Genetically predicted immune cells mediates the association between hepatocellular carcinoma and inflammatory proteins: a Mendelian randomization study
Discover Oncology, 2025
Wang Y., Tao Z., Cheng Y., Wang S., Yi D.
| Disease area | Application area | Sample type | Products |
|---|---|---|---|
Oncology | Pathophysiology | Plasma |  Olink Target 96 |
Abstract
Background
Hepatocellular carcinoma (HCC) currently poses a formidable threat to human life and health, and an observable increase in the number of deaths is evident year by year. Currently, surgical resection stands as the foremost treatment modality; however, recurrence remains a persistent challenge, posing a significant barrier to the long-term prognosis for individuals diagnosed with HCC. Studies indicated that the risk of HCC may be influenced by inflammatory proteins and immune cells, but the associations between inflammatory proteins, immune cells, and HCC remained unclear.
Methods
The investigation integrated data from 731 types of circulating immune cells and 91 inflammatory proteins, alongside a cohort involving 456,348 participants (comprising 456,220 controls and 128 cases) sourced from genome-wide association studies (GWAS).

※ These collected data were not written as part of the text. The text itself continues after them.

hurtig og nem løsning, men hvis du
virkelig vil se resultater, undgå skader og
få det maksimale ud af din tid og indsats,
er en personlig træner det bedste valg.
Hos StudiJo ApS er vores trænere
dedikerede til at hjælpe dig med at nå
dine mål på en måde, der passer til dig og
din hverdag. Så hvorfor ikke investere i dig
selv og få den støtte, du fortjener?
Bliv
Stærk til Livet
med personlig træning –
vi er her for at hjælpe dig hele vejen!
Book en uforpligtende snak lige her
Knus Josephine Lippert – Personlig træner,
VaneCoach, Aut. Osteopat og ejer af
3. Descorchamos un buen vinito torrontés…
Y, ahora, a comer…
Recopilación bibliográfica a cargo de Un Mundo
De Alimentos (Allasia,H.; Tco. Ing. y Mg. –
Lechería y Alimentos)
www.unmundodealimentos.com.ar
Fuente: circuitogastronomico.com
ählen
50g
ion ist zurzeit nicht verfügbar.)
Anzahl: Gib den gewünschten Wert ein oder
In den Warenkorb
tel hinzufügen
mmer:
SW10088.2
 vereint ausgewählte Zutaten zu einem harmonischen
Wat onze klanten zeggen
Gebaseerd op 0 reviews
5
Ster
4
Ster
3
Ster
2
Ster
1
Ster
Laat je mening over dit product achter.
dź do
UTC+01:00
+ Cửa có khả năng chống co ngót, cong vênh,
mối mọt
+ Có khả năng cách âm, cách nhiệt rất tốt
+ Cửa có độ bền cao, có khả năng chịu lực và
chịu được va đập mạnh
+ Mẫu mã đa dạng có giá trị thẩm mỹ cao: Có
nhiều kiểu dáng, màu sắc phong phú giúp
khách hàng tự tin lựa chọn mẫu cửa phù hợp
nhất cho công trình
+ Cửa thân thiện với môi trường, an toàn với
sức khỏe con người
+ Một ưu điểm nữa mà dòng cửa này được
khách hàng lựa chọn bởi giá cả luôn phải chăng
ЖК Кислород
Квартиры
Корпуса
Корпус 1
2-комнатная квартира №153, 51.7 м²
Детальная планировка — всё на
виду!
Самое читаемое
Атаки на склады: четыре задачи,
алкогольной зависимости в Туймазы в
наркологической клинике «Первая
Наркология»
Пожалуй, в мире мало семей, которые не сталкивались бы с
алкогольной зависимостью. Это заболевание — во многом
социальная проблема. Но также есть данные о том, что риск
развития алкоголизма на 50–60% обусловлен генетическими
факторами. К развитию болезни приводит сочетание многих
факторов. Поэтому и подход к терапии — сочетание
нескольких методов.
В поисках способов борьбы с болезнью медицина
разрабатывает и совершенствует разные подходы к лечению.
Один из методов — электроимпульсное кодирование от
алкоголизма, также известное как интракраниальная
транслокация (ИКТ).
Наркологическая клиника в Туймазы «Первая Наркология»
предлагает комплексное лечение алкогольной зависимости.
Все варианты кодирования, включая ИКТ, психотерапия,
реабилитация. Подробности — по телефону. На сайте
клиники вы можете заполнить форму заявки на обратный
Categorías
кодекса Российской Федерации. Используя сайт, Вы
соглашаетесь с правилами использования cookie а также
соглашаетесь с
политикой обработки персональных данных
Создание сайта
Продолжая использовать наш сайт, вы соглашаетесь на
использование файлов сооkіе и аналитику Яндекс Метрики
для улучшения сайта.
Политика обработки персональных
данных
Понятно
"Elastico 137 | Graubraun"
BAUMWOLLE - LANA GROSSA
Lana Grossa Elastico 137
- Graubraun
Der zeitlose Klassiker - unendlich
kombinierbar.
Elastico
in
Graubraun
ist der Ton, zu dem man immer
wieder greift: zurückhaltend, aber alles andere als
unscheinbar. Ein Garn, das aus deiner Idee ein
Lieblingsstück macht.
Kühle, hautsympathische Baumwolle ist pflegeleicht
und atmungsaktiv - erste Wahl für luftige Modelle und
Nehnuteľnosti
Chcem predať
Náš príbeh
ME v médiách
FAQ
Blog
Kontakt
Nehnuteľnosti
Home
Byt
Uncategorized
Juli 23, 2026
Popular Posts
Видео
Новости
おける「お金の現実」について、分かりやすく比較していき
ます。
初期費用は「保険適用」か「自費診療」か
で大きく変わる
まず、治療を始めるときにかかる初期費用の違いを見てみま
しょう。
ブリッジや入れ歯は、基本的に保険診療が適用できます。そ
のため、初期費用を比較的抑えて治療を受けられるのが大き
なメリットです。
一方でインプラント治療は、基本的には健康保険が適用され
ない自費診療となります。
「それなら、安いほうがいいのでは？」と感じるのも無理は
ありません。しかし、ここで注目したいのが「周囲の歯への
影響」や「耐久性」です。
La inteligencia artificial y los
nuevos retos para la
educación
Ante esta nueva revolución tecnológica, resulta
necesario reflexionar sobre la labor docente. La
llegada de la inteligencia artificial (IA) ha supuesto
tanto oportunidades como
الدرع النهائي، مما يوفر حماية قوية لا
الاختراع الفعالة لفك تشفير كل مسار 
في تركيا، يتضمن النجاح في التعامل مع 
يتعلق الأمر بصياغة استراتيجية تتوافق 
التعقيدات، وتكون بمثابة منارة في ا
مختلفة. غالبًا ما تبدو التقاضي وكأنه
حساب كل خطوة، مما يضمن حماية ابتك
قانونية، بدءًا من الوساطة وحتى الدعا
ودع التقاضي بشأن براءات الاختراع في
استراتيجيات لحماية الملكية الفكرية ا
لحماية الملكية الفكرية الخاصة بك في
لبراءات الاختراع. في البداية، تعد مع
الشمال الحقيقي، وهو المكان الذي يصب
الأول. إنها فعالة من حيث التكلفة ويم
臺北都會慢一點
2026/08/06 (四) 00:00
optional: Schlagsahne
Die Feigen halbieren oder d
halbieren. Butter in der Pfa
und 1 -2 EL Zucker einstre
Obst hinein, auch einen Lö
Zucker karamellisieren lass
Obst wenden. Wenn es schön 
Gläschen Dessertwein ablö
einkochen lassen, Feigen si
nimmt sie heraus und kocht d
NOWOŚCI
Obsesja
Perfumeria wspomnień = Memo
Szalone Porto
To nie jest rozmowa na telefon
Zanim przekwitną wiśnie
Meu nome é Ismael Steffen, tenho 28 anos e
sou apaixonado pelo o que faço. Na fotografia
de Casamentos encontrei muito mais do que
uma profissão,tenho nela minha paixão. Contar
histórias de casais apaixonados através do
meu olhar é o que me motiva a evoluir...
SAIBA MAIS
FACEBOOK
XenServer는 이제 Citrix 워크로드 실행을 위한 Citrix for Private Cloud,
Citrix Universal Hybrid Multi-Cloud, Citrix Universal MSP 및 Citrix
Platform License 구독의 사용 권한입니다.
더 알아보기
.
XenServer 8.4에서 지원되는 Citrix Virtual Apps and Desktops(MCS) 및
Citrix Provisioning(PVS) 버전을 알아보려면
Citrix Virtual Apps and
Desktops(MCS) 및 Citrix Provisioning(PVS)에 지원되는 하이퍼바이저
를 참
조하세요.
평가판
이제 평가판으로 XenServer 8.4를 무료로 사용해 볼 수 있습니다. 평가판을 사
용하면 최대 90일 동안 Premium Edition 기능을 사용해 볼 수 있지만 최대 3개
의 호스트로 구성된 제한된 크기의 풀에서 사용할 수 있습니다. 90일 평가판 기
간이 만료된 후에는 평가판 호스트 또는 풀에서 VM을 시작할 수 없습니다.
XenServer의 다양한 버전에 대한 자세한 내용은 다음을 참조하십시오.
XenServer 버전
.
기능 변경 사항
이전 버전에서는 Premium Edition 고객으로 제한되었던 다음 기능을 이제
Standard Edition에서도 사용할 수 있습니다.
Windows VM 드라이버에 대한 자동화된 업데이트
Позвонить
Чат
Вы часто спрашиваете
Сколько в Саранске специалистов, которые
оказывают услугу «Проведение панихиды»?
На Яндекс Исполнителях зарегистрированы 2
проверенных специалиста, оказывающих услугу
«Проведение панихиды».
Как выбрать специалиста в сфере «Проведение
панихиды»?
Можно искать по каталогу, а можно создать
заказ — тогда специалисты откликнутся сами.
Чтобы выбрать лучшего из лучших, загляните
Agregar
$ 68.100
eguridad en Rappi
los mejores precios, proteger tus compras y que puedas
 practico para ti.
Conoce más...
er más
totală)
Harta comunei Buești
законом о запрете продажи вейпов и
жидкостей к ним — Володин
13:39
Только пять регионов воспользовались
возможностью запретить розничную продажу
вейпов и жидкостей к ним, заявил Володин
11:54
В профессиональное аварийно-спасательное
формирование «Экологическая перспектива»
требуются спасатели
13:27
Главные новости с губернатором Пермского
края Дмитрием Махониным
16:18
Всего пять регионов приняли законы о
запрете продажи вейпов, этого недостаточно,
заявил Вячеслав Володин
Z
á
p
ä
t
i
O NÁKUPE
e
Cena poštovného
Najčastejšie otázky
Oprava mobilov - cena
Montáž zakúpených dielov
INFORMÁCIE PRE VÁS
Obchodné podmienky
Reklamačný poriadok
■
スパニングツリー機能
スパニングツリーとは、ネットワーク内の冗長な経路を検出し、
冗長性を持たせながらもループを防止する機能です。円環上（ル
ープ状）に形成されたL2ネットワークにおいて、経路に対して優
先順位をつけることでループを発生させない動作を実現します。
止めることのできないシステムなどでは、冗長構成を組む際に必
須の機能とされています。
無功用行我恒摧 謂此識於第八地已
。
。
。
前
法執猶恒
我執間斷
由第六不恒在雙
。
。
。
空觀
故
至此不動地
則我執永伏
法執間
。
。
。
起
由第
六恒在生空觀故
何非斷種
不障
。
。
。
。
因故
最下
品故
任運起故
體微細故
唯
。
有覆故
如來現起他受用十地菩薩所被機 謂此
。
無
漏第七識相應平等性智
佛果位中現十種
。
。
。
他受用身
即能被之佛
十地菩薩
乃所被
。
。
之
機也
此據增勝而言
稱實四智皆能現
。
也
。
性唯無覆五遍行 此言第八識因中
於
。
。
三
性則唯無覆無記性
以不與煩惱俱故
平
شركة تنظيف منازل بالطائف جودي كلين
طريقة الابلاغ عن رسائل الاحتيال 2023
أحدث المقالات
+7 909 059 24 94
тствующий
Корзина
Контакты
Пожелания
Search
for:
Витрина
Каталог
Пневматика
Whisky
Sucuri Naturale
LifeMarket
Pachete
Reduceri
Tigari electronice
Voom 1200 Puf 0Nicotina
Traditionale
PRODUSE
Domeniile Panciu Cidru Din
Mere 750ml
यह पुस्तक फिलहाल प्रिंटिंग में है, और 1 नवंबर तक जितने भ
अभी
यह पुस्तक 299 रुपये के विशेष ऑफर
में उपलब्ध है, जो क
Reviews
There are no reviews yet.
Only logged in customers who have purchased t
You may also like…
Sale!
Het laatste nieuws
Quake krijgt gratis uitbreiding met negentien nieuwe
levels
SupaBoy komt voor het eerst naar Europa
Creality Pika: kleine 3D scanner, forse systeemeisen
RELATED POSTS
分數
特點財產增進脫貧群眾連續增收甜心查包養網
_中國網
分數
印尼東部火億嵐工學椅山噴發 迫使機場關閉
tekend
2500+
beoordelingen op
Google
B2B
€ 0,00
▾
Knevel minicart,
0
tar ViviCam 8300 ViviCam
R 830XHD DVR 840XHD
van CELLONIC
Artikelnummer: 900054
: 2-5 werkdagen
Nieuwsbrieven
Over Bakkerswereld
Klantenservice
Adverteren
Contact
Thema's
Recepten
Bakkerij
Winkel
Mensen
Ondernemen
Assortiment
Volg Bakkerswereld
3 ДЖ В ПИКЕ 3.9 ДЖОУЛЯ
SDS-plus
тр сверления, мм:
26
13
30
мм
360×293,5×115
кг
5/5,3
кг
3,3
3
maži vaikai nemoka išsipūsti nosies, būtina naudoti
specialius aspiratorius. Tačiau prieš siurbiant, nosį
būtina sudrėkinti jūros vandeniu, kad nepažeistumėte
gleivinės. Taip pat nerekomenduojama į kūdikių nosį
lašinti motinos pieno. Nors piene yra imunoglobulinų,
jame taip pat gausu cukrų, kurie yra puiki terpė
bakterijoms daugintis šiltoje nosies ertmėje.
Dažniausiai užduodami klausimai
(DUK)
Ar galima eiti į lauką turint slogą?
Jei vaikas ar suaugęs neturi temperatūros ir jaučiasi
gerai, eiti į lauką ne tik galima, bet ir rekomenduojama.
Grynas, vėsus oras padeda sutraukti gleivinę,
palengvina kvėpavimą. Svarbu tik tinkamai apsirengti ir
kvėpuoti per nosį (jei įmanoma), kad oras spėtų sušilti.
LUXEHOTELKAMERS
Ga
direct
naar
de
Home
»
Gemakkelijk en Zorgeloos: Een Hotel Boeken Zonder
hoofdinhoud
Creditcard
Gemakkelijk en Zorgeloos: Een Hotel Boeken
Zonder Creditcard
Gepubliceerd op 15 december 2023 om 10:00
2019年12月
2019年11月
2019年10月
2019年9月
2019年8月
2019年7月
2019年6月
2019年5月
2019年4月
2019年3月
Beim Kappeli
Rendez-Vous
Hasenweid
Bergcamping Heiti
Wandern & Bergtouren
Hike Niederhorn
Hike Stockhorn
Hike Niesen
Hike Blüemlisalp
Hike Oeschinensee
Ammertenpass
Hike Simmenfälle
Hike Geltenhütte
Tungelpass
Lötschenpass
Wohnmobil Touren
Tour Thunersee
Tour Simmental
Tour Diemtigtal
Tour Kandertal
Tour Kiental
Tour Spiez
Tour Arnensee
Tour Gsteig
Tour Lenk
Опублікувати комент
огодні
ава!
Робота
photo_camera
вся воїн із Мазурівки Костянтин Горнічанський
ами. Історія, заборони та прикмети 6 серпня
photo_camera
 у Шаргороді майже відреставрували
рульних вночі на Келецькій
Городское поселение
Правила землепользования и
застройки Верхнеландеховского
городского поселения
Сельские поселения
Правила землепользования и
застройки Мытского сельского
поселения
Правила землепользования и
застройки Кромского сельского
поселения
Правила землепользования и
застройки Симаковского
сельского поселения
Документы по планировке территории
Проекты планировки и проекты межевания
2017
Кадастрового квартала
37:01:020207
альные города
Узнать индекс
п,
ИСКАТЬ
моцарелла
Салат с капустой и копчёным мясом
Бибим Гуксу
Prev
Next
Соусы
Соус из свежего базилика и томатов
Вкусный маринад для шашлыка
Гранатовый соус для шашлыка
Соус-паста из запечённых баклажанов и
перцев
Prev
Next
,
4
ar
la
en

The principal objective of our research was to assess the potential causal association between inflammatory proteins and HCC by bidirectional univariate MR (UVMR) analysis. Furthermore, the total genetic prediction effect of immune cells-mediating inflammatory proteins on the likelihood of developing HCC was investigated by a two-step multivariable MR (MVMR).
Results
Our results indicated that 2-positive inflammatory proteins (IL-17A and TNF-β) suggest a potential causal relationship on HCC, and HCC could affect FGF-21 by bidirectional UVMR analysis. Additionally, four immune cell types (CD25 on IgD+ CD38dim B cells, CD4 on CD39+ secreting CD4 regulatory T cells, CD25 on B cells, and CD25 on IgD+ B cells) exhibited an inverse relationship with the risk of HCC. Moreover, two inflammatory proteins demonstrated dual effects on HCC risk through modulation—either decreasing or increasing—the aforementioned four immune cell types, each with varying proportions of mediation effects as analyzed through two-step mediation MR analysis.
Conclusion
This study revealed the potential causality between inflammatory proteins, immune cells, and HCC risk by MR analyses, which may potentially offer a deeper comprehension for the risk of HCC and the interaction between inflammatory proteins, immune cells and HCC and may help to seek new biomarkers for predicting the likelihood of developing HCC.